The theme will be the reassessment of the effectiveness and transmission of monetary policy, suggesting that investors will hear extensive commentary, not only from Fed Chairman Jerome Powell and his colleagues but also from other leading central bankers.

With inflation hovering around 3%, it will be interesting to see if Powell and other Fed members remain confident in the downward trajectory of price pressures. If they do, how they plan to move forward will be crucial. Even if Powell indicates that a September rate cut remains possible, it is unlikely to satisfy those anticipating hints of a double rate cut, meaning Treasury yields and the U.S. dollar could continue to rise.

Equity traders may be particularly eager to hear Powell’s views on the U.S. economy, especially after the recent turmoil. Further assurances that recession risks are high could push Wall Street higher, even if expectations for lower borrowing costs are scaled back.

The minutes of the latest Fed meeting will be released on Wednesday, August 21, but investors are likely to focus more closely on the Jackson Hole symposium for more current information and signals. Preliminary August S&P Global PMIs will be released on Thursday, August 22, and may also attract attention as investors remain anxious about the state of the world’s largest economy.

PMIs Are Also at the Forefront of Investors’ Attention

On Thursday, August 22, preliminary PMI indices for both the Eurozone and the UK will also be released. Regarding the Eurozone, the ECB decided to keep interest rates unchanged at its last meeting. Although President Lagarde did not commit to any cuts in September, she expressed pessimism about the growth outlook in the region.

This led investors to almost fully price in another 25 basis point cut in September, and a series of downbeat PMIs could confirm this outlook. Market participants are also likely to be keenly interested in the minutes of the latest ECB decision, which will be released later in the day, to find clues on how policymakers plan to proceed.

In the UK, the Bank of England cut interest rates on August 1, though it indicated it will be cautious about further rate cuts. Data last week showed the unemployment rate fell to 4.2% from 4.4%, and headline inflation picked up to 2.2% year-on-year from 2.0%, despite the core rate falling to 3.3% from 3.5%.

The data confirmed the Bank of England’s view, though there remains about a 30% chance that policymakers will opt for another rate cut on September 19. For this likelihood to increase, the PMIs may need to show a significant deterioration in business activity.

Will CPI Data Halt the Canadian Dollar’s Recovery?

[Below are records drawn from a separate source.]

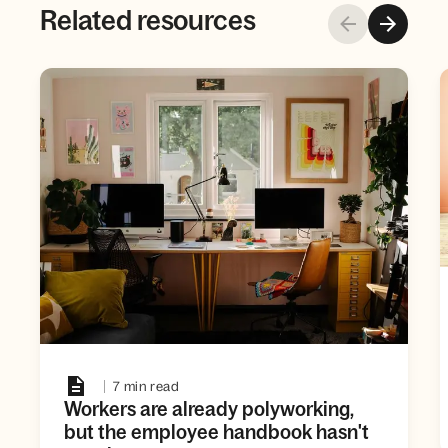
Related resources
7 min read
Workers are already polyworking,
but the employee handbook hasn't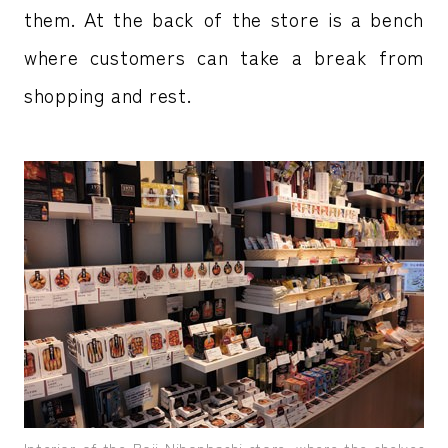
them. At the back of the store is a bench
where customers can take a break from
shopping and rest.
Interior of the Roji Nihonbashi store, where the shelves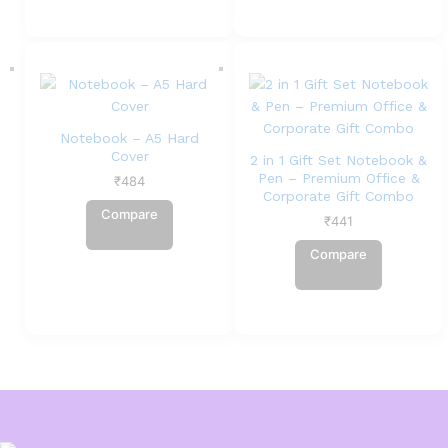
Notebook – A5 Hard
Cover
2 in 1 Gift Set Notebook &
Pen – Premium Office &
₹
484
Corporate Gift Combo
Compare
₹
441
Compare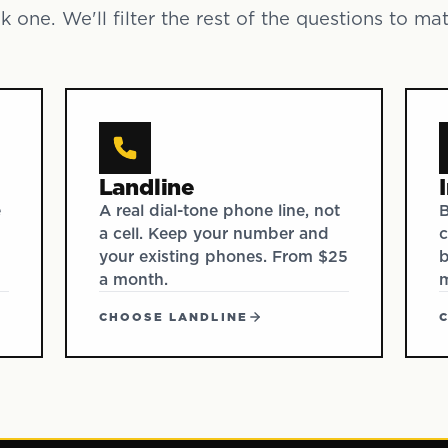
k one. We'll filter the rest of the questions to ma
Landline
e
A real dial-tone phone line, not
B
a cell. Keep your number and
c
your existing phones. From $25
b
a month.
CHOOSE LANDLINE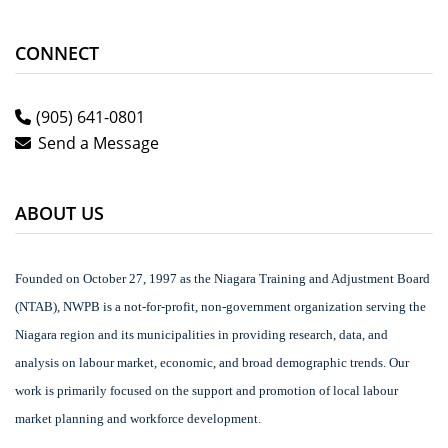
CONNECT
(905) 641-0801
Send a Message
ABOUT US
Founded on October 27, 1997 as the Niagara Training and Adjustment Board
(NTAB), NWPB is a not-for-profit, non-government organization serving the
Niagara region and its municipalities in providing research, data, and
analysis on labour market, economic, and broad demographic trends. Our
work is primarily focused on the support and promotion of local labour
market planning and workforce development.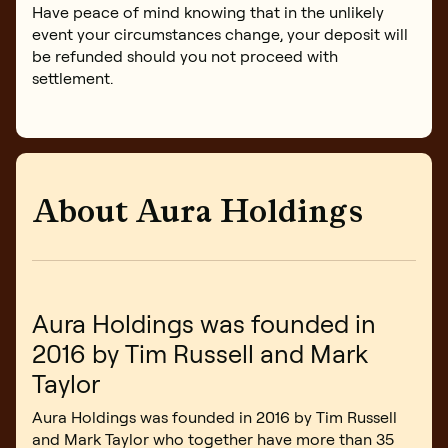
Have peace of mind knowing that in the unlikely
event your circumstances change, your deposit will
be refunded should you not proceed with
settlement.
About Aura Holdings
Aura Holdings was founded in
2016 by Tim Russell and Mark
Taylor
Aura Holdings was founded in 2016 by Tim Russell
and Mark Taylor who together have more than 35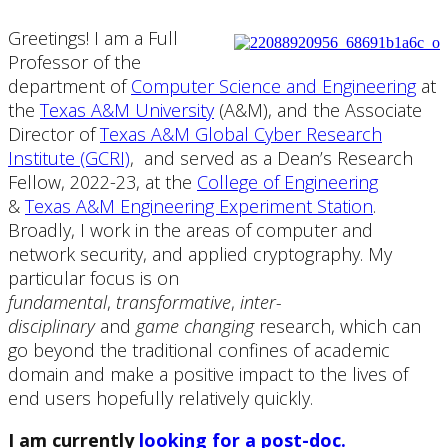
Greetings! I am a Full
Professor of the
department of
Computer Science and Engineering
at
the
Texas A&M University
(A&M), and the Associate
Director of
Texas A&M Global Cyber Research
Institute (GCRI)
, and served as a Dean’s Research
Fellow, 2022-23, at the
College of Engineering
&
Texas A&M Engineering Experiment Station
.
Broadly, I work in the areas of computer and
network security, and applied cryptography. My
particular focus is on
fundamental
,
transformative
,
inter-
disciplinary
and
game changing
research, which can
go beyond the traditional confines of academic
domain and make a positive impact to the lives of
end users hopefully relatively quickly.
I am currently
looking for a post-doc.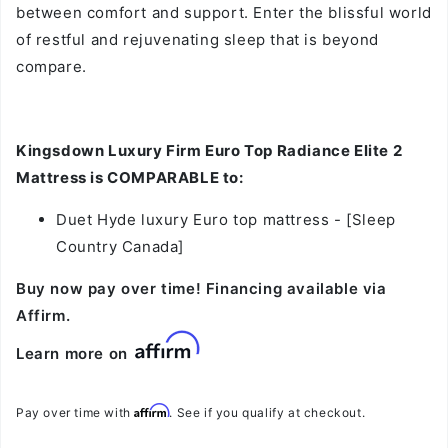
between comfort and support. Enter the blissful world
of restful and rejuvenating sleep that is beyond
compare.
Kingsdown Luxury Firm Euro Top Radiance Elite 2
Mattress is COMPARABLE to:
Duet Hyde luxury Euro top mattress
- [Sleep
Country Canada]
Buy now pay over time! Financing available via
Affirm.
Learn more on
Affirm
Pay over time with
. See if you qualify at checkout.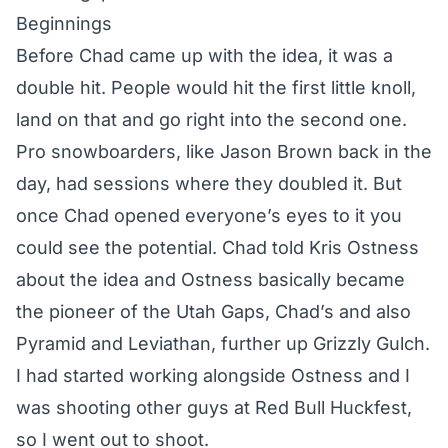
Beginnings
Before Chad came up with the idea, it was a
double hit. People would hit the first little knoll,
land on that and go right into the second one.
Pro snowboarders, like Jason Brown back in the
day, had sessions where they doubled it. But
once Chad opened everyone’s eyes to it you
could see the potential. Chad told Kris Ostness
about the idea and Ostness basically became
the pioneer of the Utah Gaps, Chad’s and also
Pyramid and Leviathan, further up Grizzly Gulch.
I had started working alongside Ostness and I
was shooting other guys at Red Bull Huckfest,
so I went out to shoot.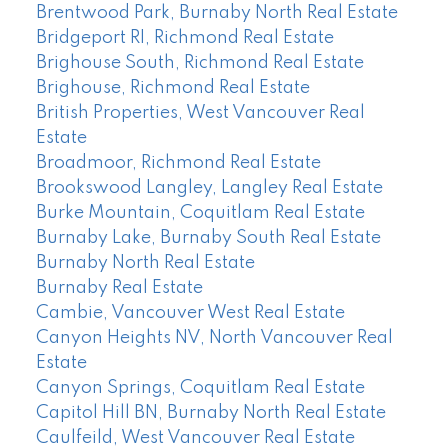
Brentwood Park, Burnaby North Real Estate
Bridgeport RI, Richmond Real Estate
Brighouse South, Richmond Real Estate
Brighouse, Richmond Real Estate
British Properties, West Vancouver Real
Estate
Broadmoor, Richmond Real Estate
Brookswood Langley, Langley Real Estate
Burke Mountain, Coquitlam Real Estate
Burnaby Lake, Burnaby South Real Estate
Burnaby North Real Estate
Burnaby Real Estate
Cambie, Vancouver West Real Estate
Canyon Heights NV, North Vancouver Real
Estate
Canyon Springs, Coquitlam Real Estate
Capitol Hill BN, Burnaby North Real Estate
Caulfeild, West Vancouver Real Estate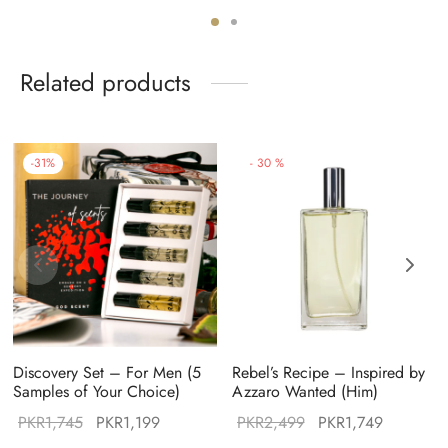
:
price was:
price is:
price was:
price is:
49.
PKR2,999.
PKR2,099.
PKR2,499.
PKR1,999
Related products
-
31
%
-
30
%
Discovery Set – For Men (5
Rebel’s Recipe – Inspired by
Samples of Your Choice)
Azzaro Wanted (Him)
Original
Current
Original
Current
PKR
1,745
PKR
1,199
PKR
2,499
PKR
1,749
:
price was:
price is:
price was:
price is: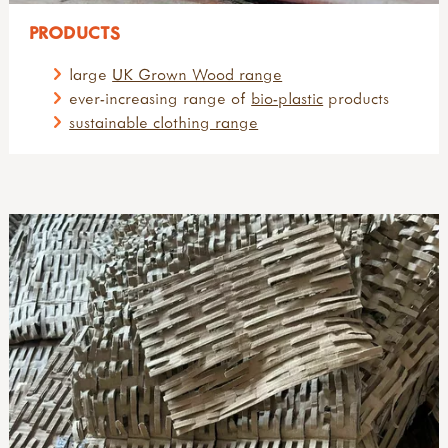
PRODUCTS
large
UK Grown Wood range
ever-increasing range of
bio-plastic
products
sustainable clothing range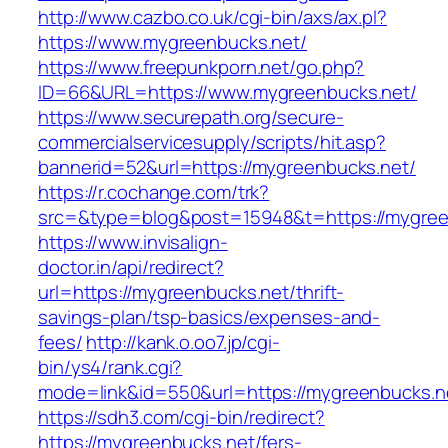
http://www.cazbo.co.uk/cgi-bin/axs/ax.pl?
https://www.mygreenbucks.net/
https://www.freepunkporn.net/go.php?
ID=66&URL=https://www.mygreenbucks.net/
https://www.securepath.org/secure-
commercialservicesupply/scripts/hit.asp?
bannerid=52&url=https://mygreenbucks.net/
https://r.cochange.com/trk?
src=&type=blog&post=15948&t=https://m
https://www.invisalign-
doctor.in/api/redirect?
url=https://mygreenbucks.net/thrift-
savings-plan/tsp-basics/expenses-and-
fees/
http://kank.o.oo7.jp/cgi-
bin/ys4/rank.cgi?
mode=link&id=550&url=https://mygreenbucks.n
https://sdh3.com/cgi-bin/redirect?
https://mygreenbucks.net/fers-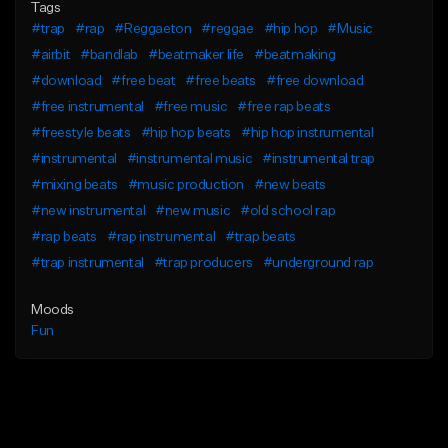
Tags
#trap
#rap
#Reggaeton
#reggae
#hip hop
#Music
#airbit
#bandlab
#beatmaker life
#beatmaking
#download
#free beat
#free beats
#free download
#free instrumental
#free music
#free rap beats
#freestyle beats
#hip hop beats
#hip hop instrumental
#instrumental
#instrumental music
#instrumental trap
#mixing beats
#music production
#new beats
#new instrumental
#new music
#old school rap
#rap beats
#rap instrumental
#trap beats
#trap instrumental
#trap producers
#underground rap
Moods
Fun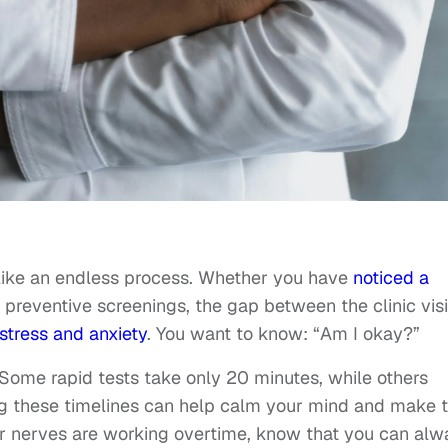
 like an endless process. Whether you have
noticed a
preventive screenings, the gap between the clinic visi
stress and anxiety
. You want to know: “Am I okay?”
. Some rapid tests take only 20 minutes, while others
ng these timelines can help calm your mind and make 
r nerves are working overtime, know that you can alw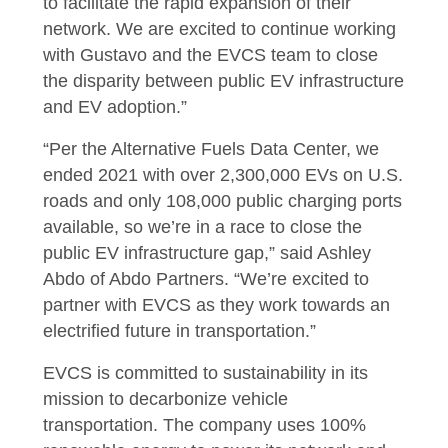
to facilitate the rapid expansion of their
network. We are excited to continue working
with Gustavo and the EVCS team to close
the disparity between public EV infrastructure
and EV adoption.”
“Per the Alternative Fuels Data Center, we
ended 2021 with over 2,300,000 EVs on U.S.
roads and only 108,000 public charging ports
available, so we’re in a race to close the
public EV infrastructure gap,” said Ashley
Abdo of Abdo Partners. “We’re excited to
partner with EVCS as they work towards an
electrified future in transportation.”
EVCS is committed to sustainability in its
mission to decarbonize vehicle
transportation. The company uses 100%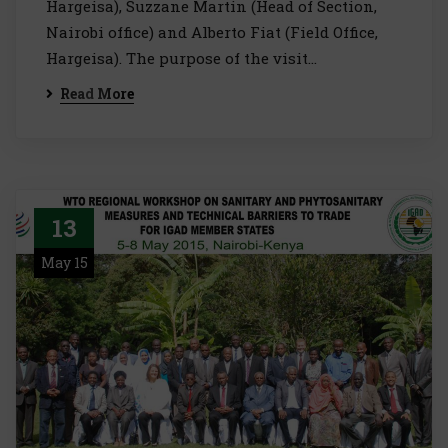
Hargeisa), Suzzane Martin (Head of Section,
Nairobi office) and Alberto Fiat (Field Office,
Hargeisa). The purpose of the visit…
Read More
13
May 15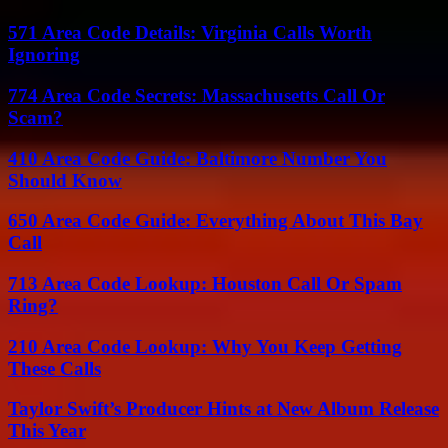
571 Area Code Details: Virginia Calls Worth
Ignoring
774 Area Code Secrets: Massachusetts Call Or
Scam?
410 Area Code Guide: Baltimore Number You
Should Know
650 Area Code Guide: Everything About This Bay
Call
713 Area Code Lookup: Houston Call Or Spam
Ring?
210 Area Code Lookup: Why You Keep Getting
These Calls
Taylor Swift’s Producer Hints at New Album Release
This Year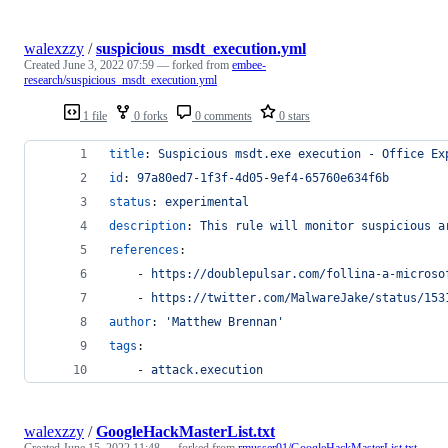
walexzzy
/
suspicious_msdt_execution.yml
Created
June 3, 2022 07:59
— forked from
embee-
research/suspicious_msdt_execution.yml
1 file
0 forks
0 comments
0 stars
title
: 
Suspicious msdt.exe execution - Office Ex
id
: 
97a80ed7-1f3f-4d05-9ef4-65760e634f6b
status
: 
experimental
description
: 
This rule will monitor suspicious a
references
:
    - 
https://doublepulsar.com/follina-a-microso
    - 
https://twitter.com/MalwareJake/status/153
author
: 
'
Matthew Brennan
'
tags
:
    - 
attack.execution
walexzzy
/
GoogleHackMasterList.txt
Created
June 15, 2022 11:48
— forked from
rmusser01/GoogleHackMasterList.txt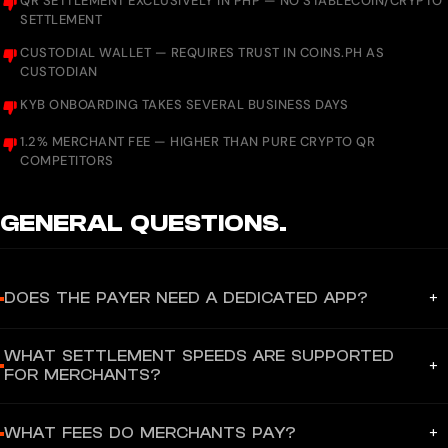
QR SETTLEMENT EXCLUSIVELY IN PHP — NO STABLECOIN/CRYPTO
SETTLEMENT
CUSTODIAL WALLET — REQUIRES TRUST IN COINS.PH AS
CUSTODIAN
KYB ONBOARDING TAKES SEVERAL BUSINESS DAYS
1.2% MERCHANT FEE — HIGHER THAN PURE CRYPTO QR
COMPETITORS
GENERAL
QUESTIONS.
+
DOES THE PAYER NEED A DEDICATED APP?
Yes — payers need the Coins.ph mobile app (iOS/Android) to
WHAT SETTLEMENT SPEEDS ARE SUPPORTED
scan QR Ph codes and complete payments using their Coins.ph
+
FOR MERCHANTS?
wallet. However, merchants displaying a Coins.ph QR Ph code
can also receive payments from users of other QR Ph-compatible
Funds settle to the merchant's Coins.ph account instantly via
apps including GCash, Maya, GrabPay, BPI, UnionBank, and BDO
+
WHAT FEES DO MERCHANTS PAY?
InstaPay (24/7 real-time) upon successful QR Ph or WebPay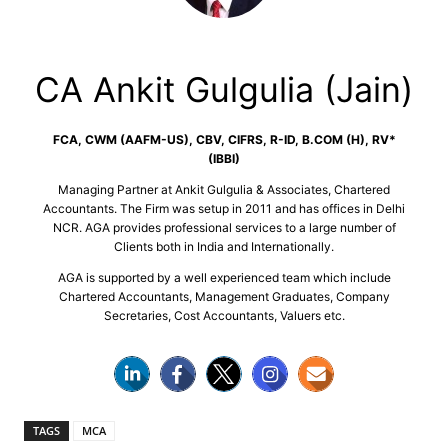
CA Ankit Gulgulia (Jain)
FCA, CWM (AAFM-US), CBV, CIFRS, R-ID, B.COM (H), RV*
(IBBI)
Managing Partner at Ankit Gulgulia & Associates, Chartered
Accountants. The Firm was setup in 2011 and has offices in Delhi
NCR. AGA provides professional services to a large number of
Clients both in India and Internationally.
AGA is supported by a well experienced team which include
Chartered Accountants, Management Graduates, Company
Secretaries, Cost Accountants, Valuers etc.
TAGS
MCA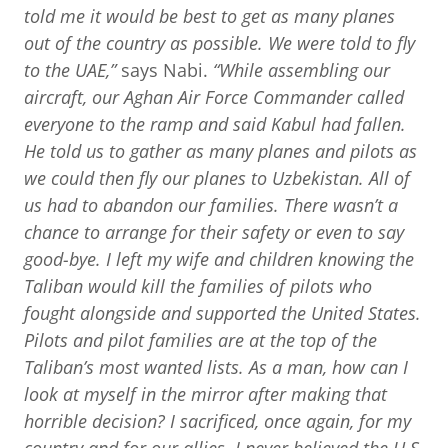
told me it would be best to get as many planes
out of the country as possible. We were told to fly
to the UAE,”
says Nabi.
“While assembling our
aircraft, our Aghan Air Force Commander called
everyone to the ramp and said Kabul had fallen.
He told us to gather as many planes and pilots as
we could then fly our planes to Uzbekistan. All of
us had to abandon our families. There wasn’t a
chance to arrange for their safety or even to say
good-bye. I left my wife and children knowing the
Taliban would kill the families of
pilots who
fought alongside and supported the United States.
Pilots and pilot families are at the top of the
Taliban’s most wanted lists. As a man, how can I
look at myself in the mirror after making that
horrible decision? I sacrificed, once again, for my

Canada’s CPI figures will be released on Tuesday, August 20, followed by retail sales data on Friday, August 23. The Bank of Canada has cut interest rates by 25 basis points at each of its most recent decisions, leaving the door open for further action.

Investors expect the Bank to continue cutting rates in each of the remaining decisions this year, and a further slowdown in inflation could lend additional credibility to that expectation, potentially weighing on the Canadian dollar.

Currently, the oil-linked currency is primarily supported by the rebound in oil prices, driven by supply concerns due to rising tensions in the Middle East and the easing of demand-side concerns as fears of an economic recession subside. Consequently, since a moderate trend is already priced in by the Bank of Canada, it is unlikely that a further slowdown in inflation will significantly alter current expectations.

Japan’s CPI Inflation Also in Focus

Finally, on Friday, August 23, during the Asian session, Japan will release its July CPI figures. According to Tokyo data, it is highly likely that headline inflation slowed, while underlying prices continued to accelerate. If this trend is reflected in the figures, the likelihood of the Bank of Japan raising rates again in the final months of the year could increase.

However, even if this leads to a stronger yen, the recent easing of investor appetite makes it unlikely that the Japanese currency will experience a similar rally to that seen in recent weeks.

Interest rates in Japan remain very low relative to other major central banks, providing some market participants with the opportunity to use the yen as a funding currency while increasing their exposure to risk.